Problem to work on: Please count the lines in the data below that mention the word "страницы", then give only the total.

The records:
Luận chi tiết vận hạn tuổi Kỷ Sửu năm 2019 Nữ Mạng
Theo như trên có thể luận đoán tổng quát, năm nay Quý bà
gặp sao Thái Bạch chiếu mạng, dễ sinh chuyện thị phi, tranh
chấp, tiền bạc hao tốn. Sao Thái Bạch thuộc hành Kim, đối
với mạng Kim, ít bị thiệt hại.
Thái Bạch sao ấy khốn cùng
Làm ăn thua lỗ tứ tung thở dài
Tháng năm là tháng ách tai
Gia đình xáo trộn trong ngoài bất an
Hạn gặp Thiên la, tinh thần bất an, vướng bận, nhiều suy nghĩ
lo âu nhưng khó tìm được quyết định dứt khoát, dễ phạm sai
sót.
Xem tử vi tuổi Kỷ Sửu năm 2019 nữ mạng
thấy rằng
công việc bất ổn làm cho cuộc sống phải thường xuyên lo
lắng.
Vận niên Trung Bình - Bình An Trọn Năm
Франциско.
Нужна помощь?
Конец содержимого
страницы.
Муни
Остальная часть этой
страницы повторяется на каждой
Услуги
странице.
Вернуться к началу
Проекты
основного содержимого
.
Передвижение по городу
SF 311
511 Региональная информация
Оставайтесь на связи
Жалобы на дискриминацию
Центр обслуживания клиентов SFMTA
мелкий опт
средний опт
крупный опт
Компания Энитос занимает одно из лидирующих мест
...
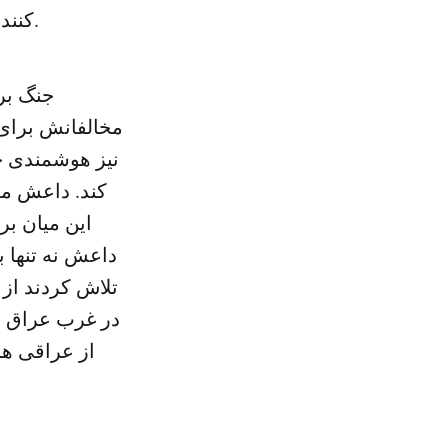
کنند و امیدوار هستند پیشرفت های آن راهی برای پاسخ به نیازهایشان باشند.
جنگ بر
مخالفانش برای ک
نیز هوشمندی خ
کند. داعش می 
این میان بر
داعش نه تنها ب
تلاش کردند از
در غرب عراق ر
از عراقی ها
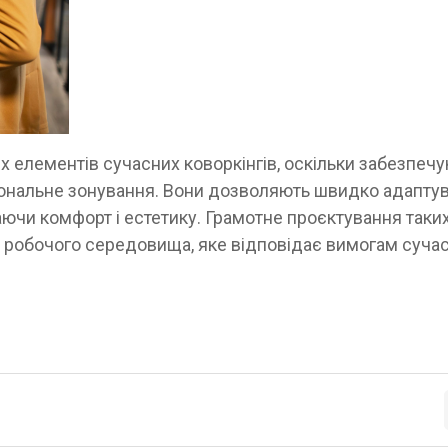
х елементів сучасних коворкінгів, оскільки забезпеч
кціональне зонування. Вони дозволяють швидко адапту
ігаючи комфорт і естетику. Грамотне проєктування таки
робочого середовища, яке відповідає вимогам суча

Output of the task: 2